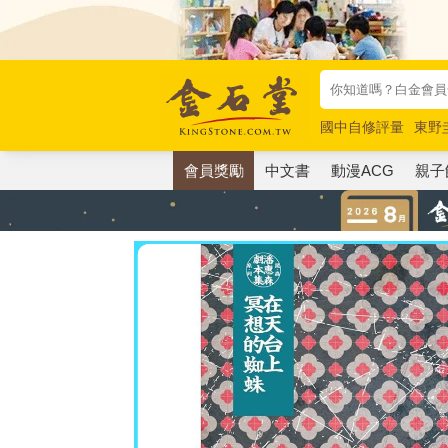
國中自修評量
東野
唯紅花綻放
奧德賽
會員獎勵
中文書
動漫ACG
親子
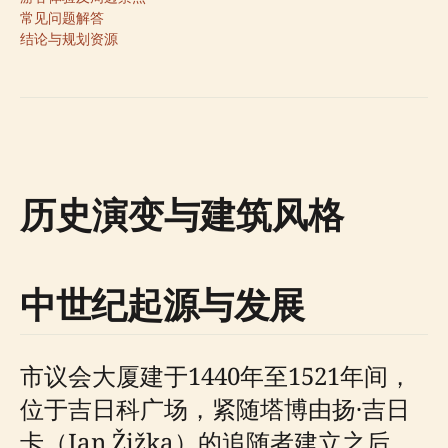
常见问题解答
结论与规划资源
历史演变与建筑风格
中世纪起源与发展
市议会大厦建于1440年至1521年间，
位于吉日科广场，紧随塔博由扬·吉日
卡（Jan Žižka）的追随者建立之后。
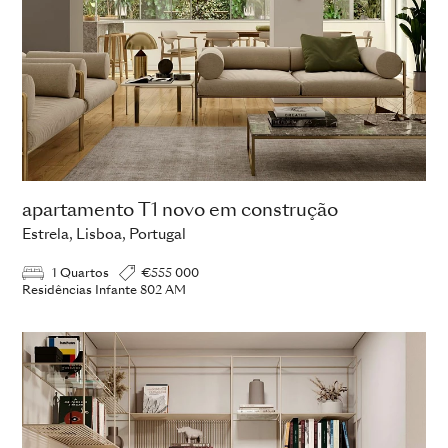
apartamento T1 novo em construção
Estrela, Lisboa, Portugal
1 Quartos
€555 000
Residências Infante 802 AM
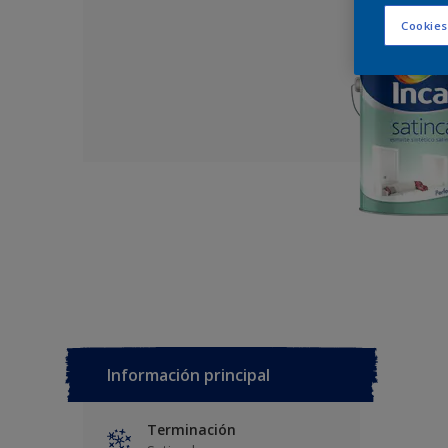
Cookies
Información principal
Terminación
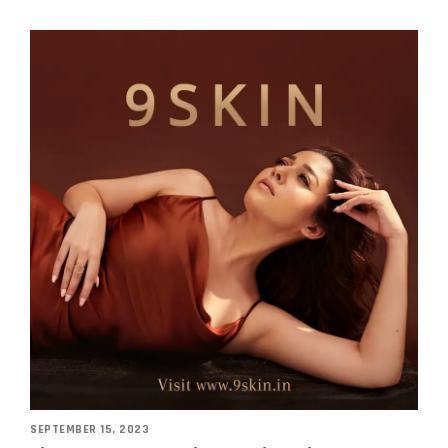
SEPTEMBER 15, 2023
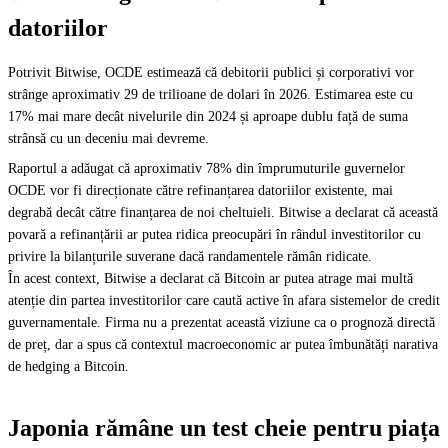
datoriilor
Potrivit Bitwise, OCDE estimează că debitorii publici și corporativi vor
strânge aproximativ 29 de trilioane de dolari în 2026. Estimarea este cu
17% mai mare decât nivelurile din 2024 și aproape dublu față de suma
strânsă cu un deceniu mai devreme.
Raportul a adăugat că aproximativ 78% din împrumuturile guvernelor
OCDE vor fi direcționate către refinanțarea datoriilor existente, mai
degrabă decât către finanțarea de noi cheltuieli. Bitwise a declarat că această
povară a refinanțării ar putea ridica preocupări în rândul investitorilor cu
privire la bilanțurile suverane dacă randamentele rămân ridicate.
În acest context, Bitwise a declarat că Bitcoin ar putea atrage mai multă
atenție din partea investitorilor care caută active în afara sistemelor de credit
guvernamentale. Firma nu a prezentat această viziune ca o prognoză directă
de preț, dar a spus că contextul macroeconomic ar putea îmbunătăți narativa
de hedging a Bitcoin.
Japonia rămâne un test cheie pentru piața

------------------------------------

#### Work instructions:
Above are records with pictures. Reproduce exactly only the lines from the line with "卡（Jan Žižka）的追随者建立之后。" through the line with "Potrivit Bitwise, OCDE", both ends included, and leave the pictures out.

#### Task answer:
卡（Jan Žižka）的追随者建立之后。
apartamento T1 novo em construção
Estrela, Lisboa, Portugal
1 Quartos
€555 000
Residências Infante 802 AM
Cookies
Información principal
Terminación
SEPTEMBER 15, 2023
datoriilor
Potrivit Bitwise, OCDE estimează că debitorii publici și corporativi vor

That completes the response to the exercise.